De plus, les participants de notre étude produisent de plus en plus de noms lexicaux dans une même clause (105) et (106).

(105) On devrait essayer de se clamer. (CM2 n°02, expositif écrit, E/O )

(106) Au sein d’un établissement privé ou public, l’ intégration des handicapés sera beaucoup plus dure que pour une personne « normale ». (3 ème n°07, expositif écrit, E/O)

Si l’écolier n’utilise aucun nom lexical pour encoder son message, le collégien utilise cinq items lexicaux dans une même clause.

L’analyse des données montre que si les écoliers de CM2 se distinguent des individus de 3ème et ceux de 5ème, ces deux dernières populations ont un comportement assez similaire lorsqu’elles ont à choisir entre les pronoms et les SNL. Concernant le nombre moyen de noms par clause seules les populations extrêmes se distinguent : les CM2 produisent significativement moins d’items lexicaux dans une même clause que les collégiens de 3ème.

Une autre de nos attentes était l’influence du contexte de production (type de texte et modalité) sur l’emploi des SNL et des pronoms.
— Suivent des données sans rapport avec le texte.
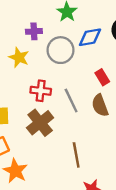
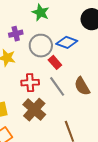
blue diamond: (90, 37) -> (67, 42), moved, turned 40
red rectangle: (102, 77) -> (55, 62), moved

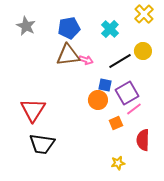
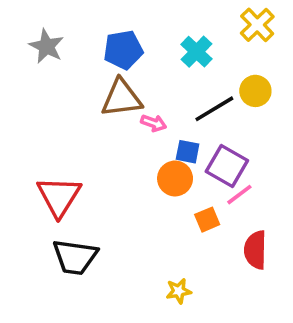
pink arrow: (86, 60) -> (154, 123), moved
purple square: (127, 93) -> (227, 166), turned -30
yellow star: (118, 163) -> (179, 291), moved

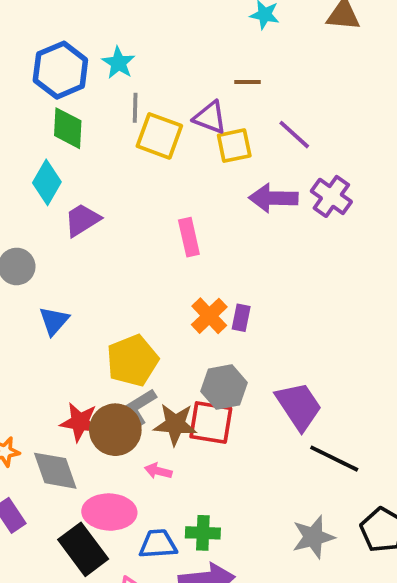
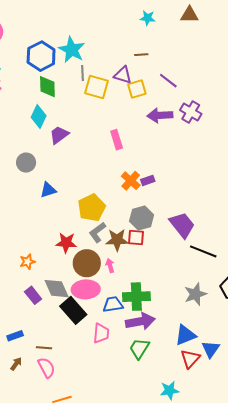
cyan star: (118, 63) -> (72, 50), size x1.5
purple rectangle: (241, 318) -> (148, 180), turned 64
blue triangle: (54, 321) -> (48, 190), turned 36
red square: (211, 423) -> (136, 237), size x0.7
brown circle: (115, 430) -> (87, 263), moved
gray diamond: (55, 471) -> (57, 289), moved
pink arrow: (158, 471) -> (110, 266), turned 64
green cross: (203, 533) -> (136, 297), size x1.5

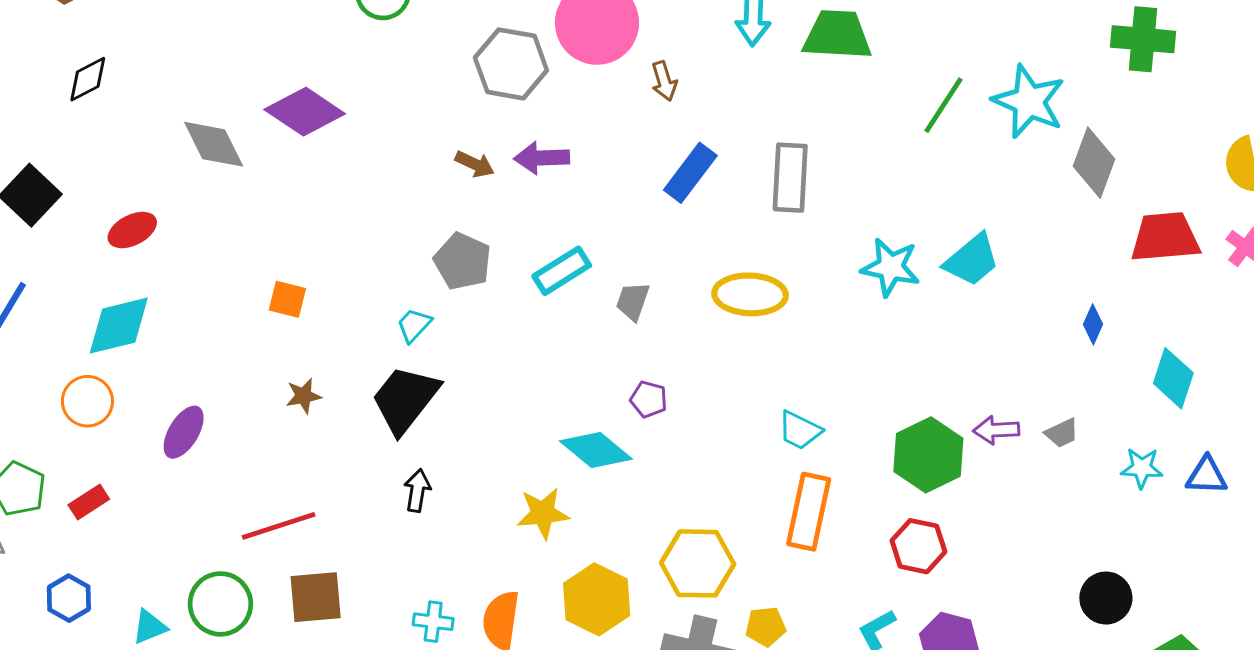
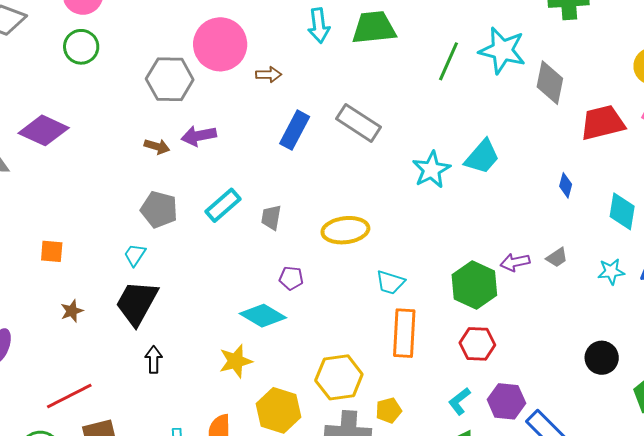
brown arrow: (664, 81) -> (269, 74), turned -65
gray rectangle: (790, 178) -> (359, 123), turned -51
cyan star: (891, 267) -> (431, 170), turned -30
yellow ellipse: (750, 294) -> (345, 230), moved

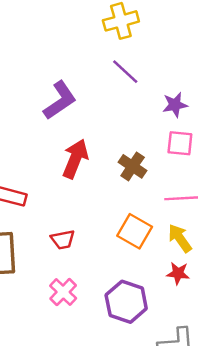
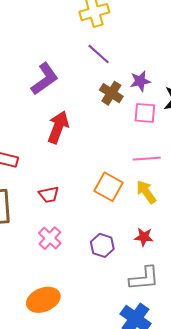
brown cross: (133, 166) -> (111, 93), moved
red star: (178, 273) -> (144, 237), moved
purple hexagon: (126, 302) -> (102, 245), size x0.7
Pour des raisons évoquées dans les Chapitres 2 et 3, les pronoms seraient utilisés davantage dans les textes narratifs et oraux alors que les SNL seraient préférentiellement utilisés en contexte expositif et écrit.
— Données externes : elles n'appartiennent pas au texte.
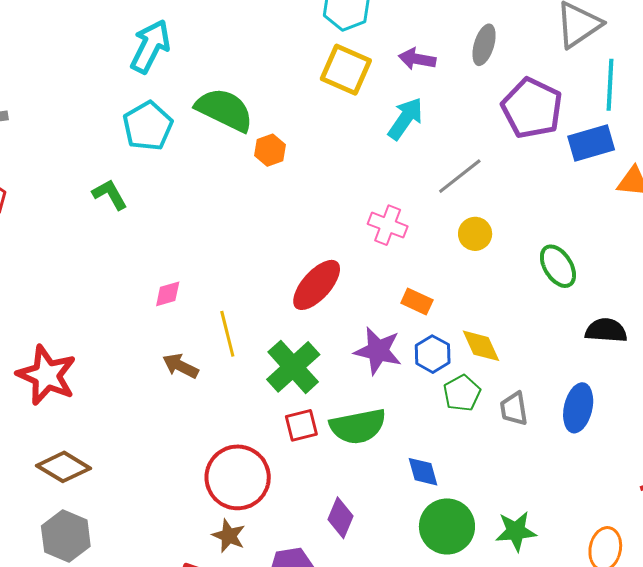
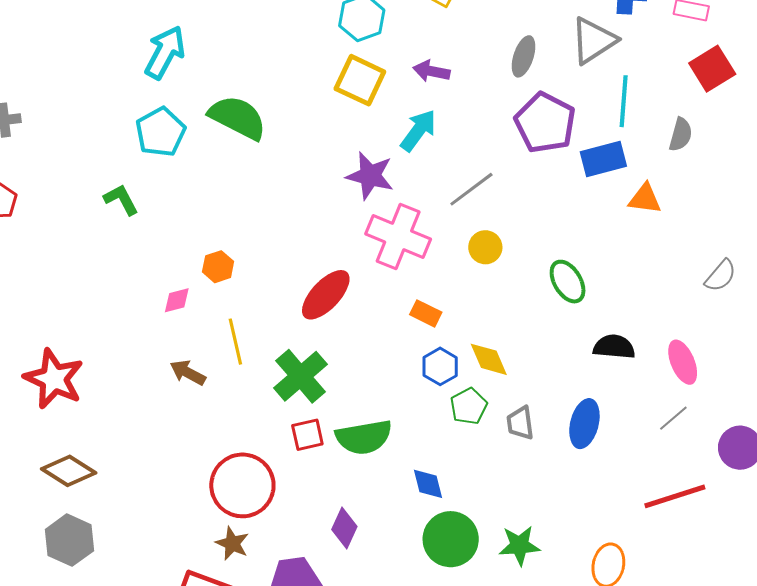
gray ellipse: (484, 45) -> (524, 56), moved
orange hexagon: (270, 150) -> (218, 267), moved
pink cross: (388, 225) -> (398, 237), size x1.6
purple star: (378, 351) -> (370, 176), moved

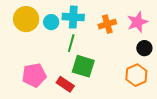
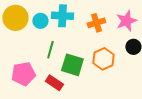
green line: (71, 43) -> (50, 50), moved
orange hexagon: (136, 75) -> (103, 59), moved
Nos résultats vont dans le sens de nos prédictions : les proportions des SNL et des pronoms varient effectivement significativement avec le type de texte. Les individus produisent davantage de SNL dans les textes expositifs que dans les textes narratifs, dans lesquels ils utilisent plus de pronoms. Le nombre de noms lexicaux par clause est également plus élevé dans les textes expositifs que dans les textes narratifs qui se caractérisent comme ayant un nombre moyen de pronoms par clause plus élevé. Ces tendances vont dans le sens des conclusions de travaux précédents selon lesquels le type de texte expositif est associé à un registre plus académique que le texte narratif engendrant une production plus importante de SNL (entre autres, Argerich et al., 2000 ; Berman, 2008 ; Berman et Verhoeven, 2002 ; Ravid, 2000, 2005, 2006 ; Ravid et al., 2002 ; Strömqvist et al., 2002 ). Pour illustrer ces changements, les exemples suivants sont proposés.

(107) Dans un collège les sujets tels que la triche , les mises à l'écart envers certaines personnes , les bastons sont plutôt fréquentes. (3 ème n°06, expositif écrit, O/E)
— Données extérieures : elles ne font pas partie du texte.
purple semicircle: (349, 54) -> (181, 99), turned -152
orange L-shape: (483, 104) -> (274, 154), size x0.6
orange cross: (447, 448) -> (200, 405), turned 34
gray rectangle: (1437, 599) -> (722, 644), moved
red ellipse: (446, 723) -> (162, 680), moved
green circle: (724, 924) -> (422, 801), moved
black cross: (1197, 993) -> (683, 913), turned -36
(108) J ’ai connu un garçon / qui , dès qu’ il parlait / ou dès qu’ il arrivait au collège, / souffrait / et subissait des moqueries (3 ème n°06, narratif écrit, O/E)

En contexte d’exposition, le collégien utilise plus de noms lexicaux que de pronoms dans une même clause (collège, sujets, triche, mises à l'écart, personnes, bastons) alors qu’en narration ce même locuteur/scripteur encode son message plus par le biais de pronoms (j’, qui, il). Si en exposition l’individu utilise sept noms lexicaux dans une même clause, en narration ce même enfant produit trois items lexicaux en cinq clauses (garçon, collège, moqueries).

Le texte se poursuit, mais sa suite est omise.